**Available data**

Start of Block

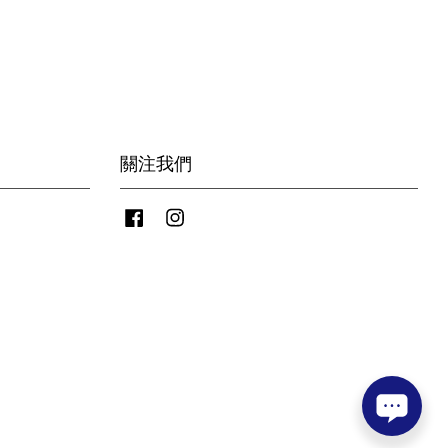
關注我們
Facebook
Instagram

End of Block
Start of Block

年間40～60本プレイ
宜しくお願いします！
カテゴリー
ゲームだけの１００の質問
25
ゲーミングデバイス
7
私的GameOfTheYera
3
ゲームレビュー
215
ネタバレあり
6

End of Block
Start of Block

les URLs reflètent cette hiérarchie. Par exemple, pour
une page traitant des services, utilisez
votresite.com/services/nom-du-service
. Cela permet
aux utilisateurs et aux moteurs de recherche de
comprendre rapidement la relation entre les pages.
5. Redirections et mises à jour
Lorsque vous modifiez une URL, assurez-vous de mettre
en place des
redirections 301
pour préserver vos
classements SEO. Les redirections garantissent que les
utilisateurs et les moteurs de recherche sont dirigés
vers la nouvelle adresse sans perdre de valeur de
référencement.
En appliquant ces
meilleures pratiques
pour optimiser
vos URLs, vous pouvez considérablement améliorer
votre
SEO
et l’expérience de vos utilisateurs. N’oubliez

End of Block

**Exercise goal**
Find the string "utilisateurs" in the records, then copy each line where it occurs.

**Result of this exercise**
aux utilisateurs et aux moteurs de recherche de
utilisateurs et les moteurs de recherche sont dirigés
et l’expérience de vos utilisateurs. N’oubliez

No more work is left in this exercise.